Involuntary bodily reactions don't mean you've failed this exercise. The main point is the beginnings of being disciplined. It begins with the body and advances to the mind in the next lesson. Yes, a part of the learning is to see how very undisciplined we are, but the goal is not just knowing that, it is to become disciplined in body and mind.

Our lives are incredibly distracted by all kinds of stimuli. It's amazing to me how freaked out some people get with silence. But it's in the stillness and silence that our mind can become fully engaged in the creative process.

Take it step by step. It's a growth process. Never be down on yourself. It's an exercise and as with any kind of exercise, you will get better at it.


answered 30 Oct '09, 08:54

John's gravatar image


quote from a similar thread: "There is no day's physical work harder than ten minutes real proper thinking"

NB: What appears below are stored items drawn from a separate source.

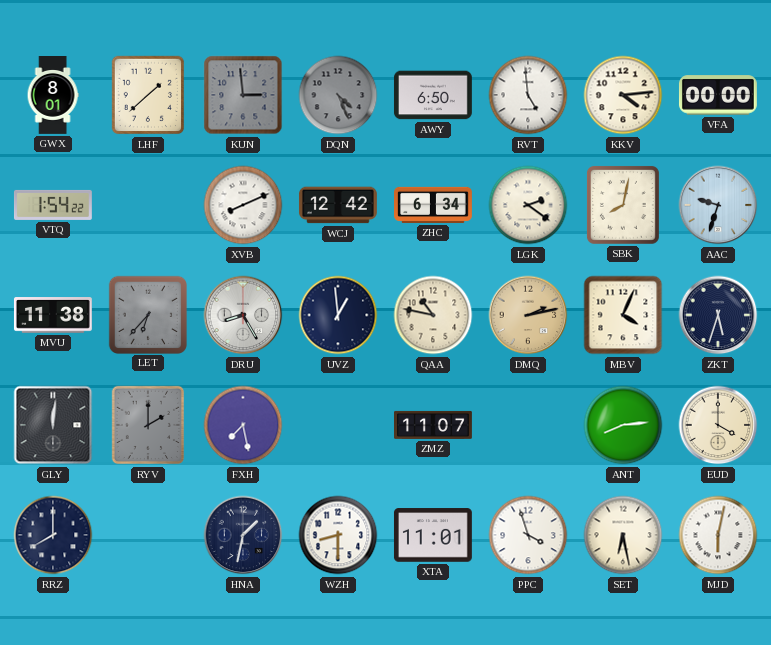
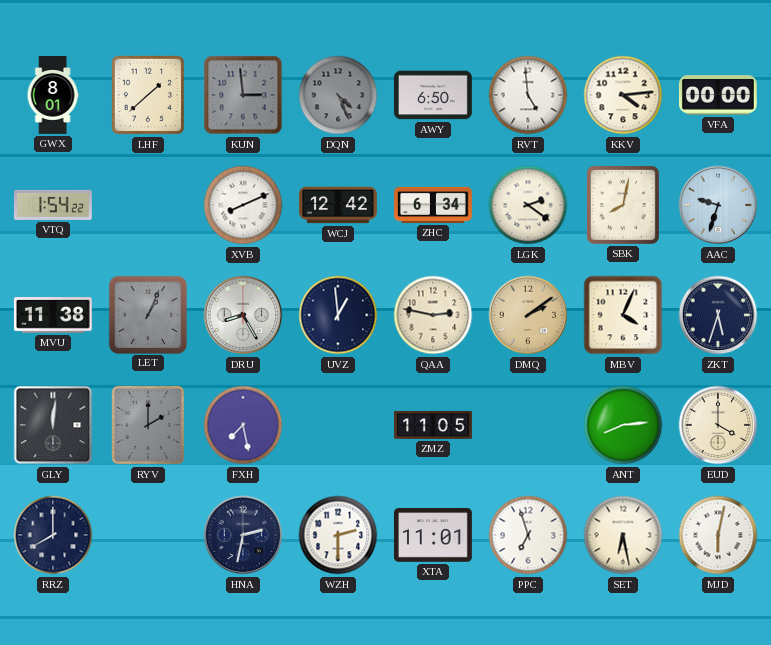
LET: 6:37 -> 1:04
QAA: 10:47 -> 2:47
DMQ: 2:13 -> 2:09
ZMZ: 11:07 -> 11:05
HNA: 1:32 -> 2:32
WZH: 8:30 -> 2:30
PPC: 3:57 -> 6:57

This exercise totally demonstrates how true it is..especially if you are studying the master-key for the first time. Having just started a few days, ago, I realize this 30minutes not only teaches you how to be disciplined, but it's also a way to test your persistence, endurance, and show you how well you could have spent that time straigtening out your thoughts instead of wasting it on tv or some computer games... it's like an eternity worth of time for you to think everything you would want to think about.


answered 03 Nov '09, 09:34

kakaboo's gravatar image


Perfectly still means silencing the body and mind. Body still has certain involuntary movements but developing the ability to ignore is important. Stilling the mind means reducing the thoughts completely so one can experience the vacuum within. With practice, one can get to silence the mind within few minutes.